When CKR first launched this attack, I offered the following warning:


MCD can and will beat CKR at the advertising game if it so chooses.  In the near-term, CKR may get some attention from its mudslinging tactics as everyone enjoys a good corporate battle!  And, the money-back guarantee may increase trial at Carl's Jr., but in the end, MCD will likely win the battle as you can never underestimate the company's marketing muscle.


Along these same lines, Crain’s published an article today titled “McDonald's rivals launch barrage of ads attacking quality, price,” which discusses whether MCD should and/or will fight back as other competitors, including Wendy’s and Burger King, have joined CKR in going after their biggest competitor.  Specifically, the article states, “Ads for Wendy's, Burger King, Hardee's and Carl's Jr. take direct aim at the quality of McDonald's fare.  It's an unusual scrum of comparative advertising that comes as McDonald's U.S. sales slide and the battle for marketshare intensifies.  Most of the ads call out McDonald's burgers or breakfast items by name — Wendy's alone stops just short of identifying its target — and all attack the quality, freshness, taste or price of McDonald's food.”

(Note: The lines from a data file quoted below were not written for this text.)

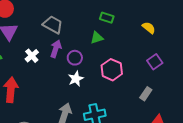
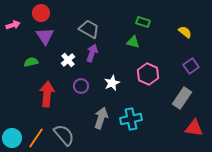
green triangle: (97, 38) -> (133, 42), turned 32
purple circle: (75, 58) -> (81, 86), moved
gray rectangle: (146, 94) -> (182, 98), size x1.5

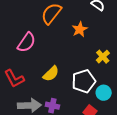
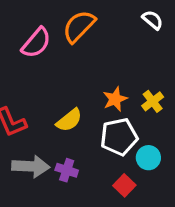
orange star: (80, 29) -> (115, 99), moved
pink semicircle: (27, 42) -> (36, 43), moved

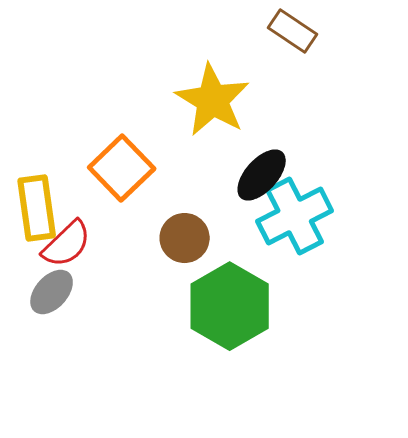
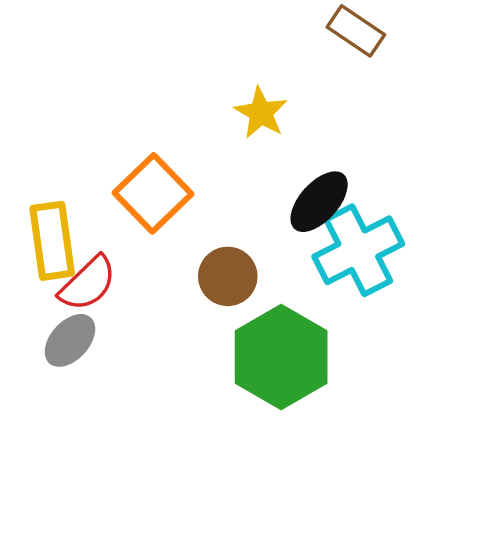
yellow star: (213, 100) -> (261, 113), size x0.6

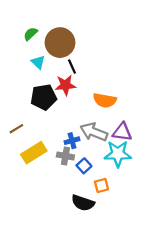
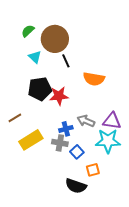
red star: (65, 85) -> (59, 96), moved
orange semicircle: (105, 100) -> (94, 79), moved
gray arrow: (94, 132) -> (86, 121), size x0.7

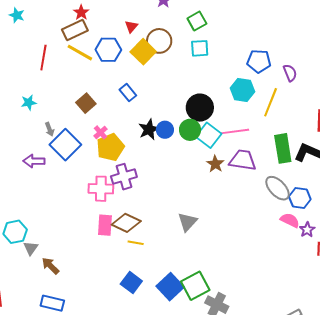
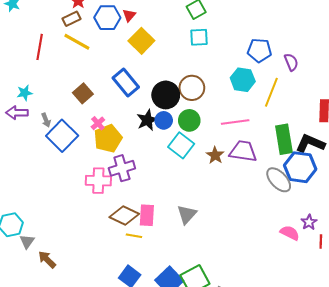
brown rectangle: (75, 30) -> (72, 19), size x0.7
brown circle: (159, 41) -> (192, 88), moved
blue hexagon: (108, 50) -> (107, 18), moved
blue rectangle: (128, 93) -> (126, 83), size x1.5
black circle: (200, 108) -> (166, 95), moved
cyan square: (209, 135) -> (181, 145), moved
purple arrow: (34, 161) -> (17, 113), moved
blue hexagon: (300, 198) -> (300, 167), moved, size x1.4
pink semicircle: (290, 220) -> (290, 233), moved
pink rectangle: (105, 225) -> (147, 215), moved

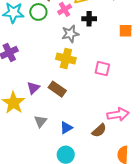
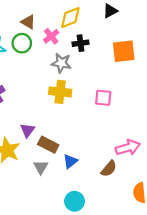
orange square: (126, 31) -> (124, 51), size x1.5
gray star: (70, 34) -> (61, 63), turned 30
brown rectangle: (57, 89) -> (48, 145), moved
blue triangle: (66, 128) -> (70, 161), moved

The article correctly points out that MCD spends more than twice as much on advertising as its fast-food rivals with MCD spending $856.1 million in the October 1, 2008-September 30, 2009 timeframe according to TNS Media Intelligence relative to BKC’s $316.5 million, Wendy’s $289.6 million and Carl’s Jr.’s $38.3 million.  With this level of spending, I continue to believe that MCD can and will win this advertising battle if it so chooses.  I don’t think MCD will go after its competitors by name because the fact that many of its peers are going after them only highlights its leadership position.  And, relative to the article calling this “an unusual scrum of comparative advertising,” MCD’s CEO James Skinner would disagree as he said on the company’s 3Q09 earnings call that these types of naming names advertising tactics are “nothing new for us, by the way, just so you know, but we've consistently been providing Dollar Menu to our customers over the last seven or eight years. It's a consistent approach. We have value across our menu and we're very pleased with the customer reaction to our Dollar Menu and the expectation for us is to be able to stay the course on this and continue to communicate everyday affordability everywhere in the world really, not just here in the United States…But it's not unusual for our competitors to name names regarding McDonald's. We've been through this in previous periods and we will continue to take share and continue to grow and our Dollar Menu will be a big piece of that.”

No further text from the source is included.